Upon arriving in Aqaba, many domestic tourists head straight for the beach.
Hussein Shamri, an Iraqi student living in Amman, said he and his friends took advantage of their day off from school Thursday to spend the weekend in Aqaba.
"We first went to the beach to go on a glass-bottom boat and enjoy the spectacular view of the sea," he said.
"While we were on our way to Aqaba, my children were singing. When we arrived, they immediately went to the beach to swim," Ahmad Zaarir, a father of three, said, noting that he also planned to visit the city's museums with his family during their weekend trip.

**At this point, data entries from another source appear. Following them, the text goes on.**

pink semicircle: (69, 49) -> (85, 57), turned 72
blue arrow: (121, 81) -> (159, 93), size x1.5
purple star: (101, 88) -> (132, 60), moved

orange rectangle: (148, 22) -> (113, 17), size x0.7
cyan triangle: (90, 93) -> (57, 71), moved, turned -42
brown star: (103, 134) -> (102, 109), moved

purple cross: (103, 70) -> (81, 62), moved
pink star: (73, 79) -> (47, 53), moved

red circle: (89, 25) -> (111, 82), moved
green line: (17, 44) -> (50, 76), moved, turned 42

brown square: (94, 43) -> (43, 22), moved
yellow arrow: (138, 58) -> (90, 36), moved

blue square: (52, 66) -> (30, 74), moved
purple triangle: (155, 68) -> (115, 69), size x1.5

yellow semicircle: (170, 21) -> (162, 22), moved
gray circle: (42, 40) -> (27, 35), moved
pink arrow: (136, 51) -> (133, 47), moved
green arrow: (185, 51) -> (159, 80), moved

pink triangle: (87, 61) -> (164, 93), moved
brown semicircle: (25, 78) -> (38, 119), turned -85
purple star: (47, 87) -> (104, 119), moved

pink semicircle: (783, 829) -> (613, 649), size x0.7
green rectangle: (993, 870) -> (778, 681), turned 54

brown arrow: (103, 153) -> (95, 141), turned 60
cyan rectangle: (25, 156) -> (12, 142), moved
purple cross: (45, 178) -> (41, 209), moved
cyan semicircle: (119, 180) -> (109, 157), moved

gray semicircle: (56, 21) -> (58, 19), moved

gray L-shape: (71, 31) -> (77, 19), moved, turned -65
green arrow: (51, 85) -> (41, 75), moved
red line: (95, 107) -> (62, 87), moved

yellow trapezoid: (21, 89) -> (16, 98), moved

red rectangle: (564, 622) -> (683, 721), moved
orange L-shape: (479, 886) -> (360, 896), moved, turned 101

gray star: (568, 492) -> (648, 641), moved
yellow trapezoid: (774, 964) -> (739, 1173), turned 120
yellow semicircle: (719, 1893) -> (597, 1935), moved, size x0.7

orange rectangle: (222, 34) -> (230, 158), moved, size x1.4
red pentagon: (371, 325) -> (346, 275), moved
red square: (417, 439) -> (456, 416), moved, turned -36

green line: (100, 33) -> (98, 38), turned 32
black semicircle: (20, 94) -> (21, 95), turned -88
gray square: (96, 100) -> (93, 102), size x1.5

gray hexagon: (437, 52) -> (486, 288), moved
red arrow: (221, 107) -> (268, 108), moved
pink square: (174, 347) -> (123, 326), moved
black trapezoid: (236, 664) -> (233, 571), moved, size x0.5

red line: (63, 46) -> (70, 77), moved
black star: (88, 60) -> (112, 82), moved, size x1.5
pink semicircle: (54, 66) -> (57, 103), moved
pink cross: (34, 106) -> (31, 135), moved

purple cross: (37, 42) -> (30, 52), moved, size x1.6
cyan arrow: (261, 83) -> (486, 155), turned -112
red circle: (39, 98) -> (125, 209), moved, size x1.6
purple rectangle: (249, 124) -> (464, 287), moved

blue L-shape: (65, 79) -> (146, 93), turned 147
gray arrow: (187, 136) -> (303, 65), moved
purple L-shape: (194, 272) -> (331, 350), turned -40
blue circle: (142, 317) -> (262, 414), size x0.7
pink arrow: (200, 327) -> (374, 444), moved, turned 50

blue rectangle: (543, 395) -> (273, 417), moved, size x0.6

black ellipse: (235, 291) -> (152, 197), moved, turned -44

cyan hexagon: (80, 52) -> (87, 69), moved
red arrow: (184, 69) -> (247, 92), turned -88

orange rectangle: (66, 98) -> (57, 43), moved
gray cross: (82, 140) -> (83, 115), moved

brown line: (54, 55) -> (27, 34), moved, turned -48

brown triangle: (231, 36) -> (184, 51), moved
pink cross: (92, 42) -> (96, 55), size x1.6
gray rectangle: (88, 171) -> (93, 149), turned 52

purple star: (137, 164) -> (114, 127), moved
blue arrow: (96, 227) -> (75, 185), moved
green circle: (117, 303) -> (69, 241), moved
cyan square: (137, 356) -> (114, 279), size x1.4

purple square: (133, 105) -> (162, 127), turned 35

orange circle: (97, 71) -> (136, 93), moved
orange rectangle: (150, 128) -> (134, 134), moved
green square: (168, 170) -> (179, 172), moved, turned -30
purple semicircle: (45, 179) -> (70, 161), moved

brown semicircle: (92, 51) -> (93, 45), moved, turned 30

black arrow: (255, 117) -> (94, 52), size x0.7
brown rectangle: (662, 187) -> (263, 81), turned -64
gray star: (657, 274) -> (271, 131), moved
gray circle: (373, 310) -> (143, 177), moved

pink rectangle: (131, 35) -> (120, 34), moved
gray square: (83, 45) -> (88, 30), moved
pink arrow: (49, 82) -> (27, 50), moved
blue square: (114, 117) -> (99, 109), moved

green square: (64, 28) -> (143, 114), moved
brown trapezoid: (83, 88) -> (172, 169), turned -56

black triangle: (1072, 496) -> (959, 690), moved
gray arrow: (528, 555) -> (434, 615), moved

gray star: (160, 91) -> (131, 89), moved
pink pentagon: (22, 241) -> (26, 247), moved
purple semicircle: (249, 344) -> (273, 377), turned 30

In addition to the beach, many visitors to Aqaba go shopping for items like nuts, cigarettes and clothing, which are cheaper there due to the city's special tax status.
Warm weekends always drive up sales, local shopkeepers said.
"Nuts and cigarettes are much cheaper compared to Amman. Every weekend, our sales increase by 70 per cent," Shaaban Masri, a nut vendor, told The Jordan Times on Friday.
On the other hand, souvenir seller Yousef Suliman said he gets few Jordanian customers because the items he sells are expensive and marketed to foreign tourists.
The city's nightlife also picks up on the weekends thanks to the many visitors from other parts of the country who frequent the city's cafs or enjoy camel, horse or carriage rides, business owners said.
Muhannad Abu Aisheh, a manager at a caf, estimated that his business increases by about 50 per cent on weekends.
"In the morning people go to the beach and the market. At night, they gather at a caf to enjoy an evening with friends and relatives," he said.
Ashraf Shawi, one of the owners of a caf on the beach, added that tourists are more willing to spend money than local clients.
"Although I receive many local customers, I prefer tourists because they do not complain about the prices," he noted.
This, however, is not always the case. Mohammad Tawaha, a resident of Irbid, complained that prices in Aqaba are frequently unaffordable.
"Meals are really expensive at restaurants and most people cannot afford them," he told The Jordan Times at an eatery near the beach.
His friend Mousa Zoubi voiced amazement when he learned that he had to pay to use public utilities.
Moamen Riady, a university student who lives in the port city that has a population of 133,000, said most Aqaba residents do not go shopping on the weekends because, he alleged, merchants raise prices to take advantage of the influx of visitors.
"I go shopping on Sunday, Monday and Tuesday because prices are affordable. I avoid Thursday, Friday and Saturday, because shopkeepers increase prices significantly," he said.
Salam Abu Zaid, another Aqaba resident, added that she and her friends avoid going out on weekends because the city becomes too crowded.
"We cannot enjoy our time on the weekends because people from across the Kingdom come here," she said.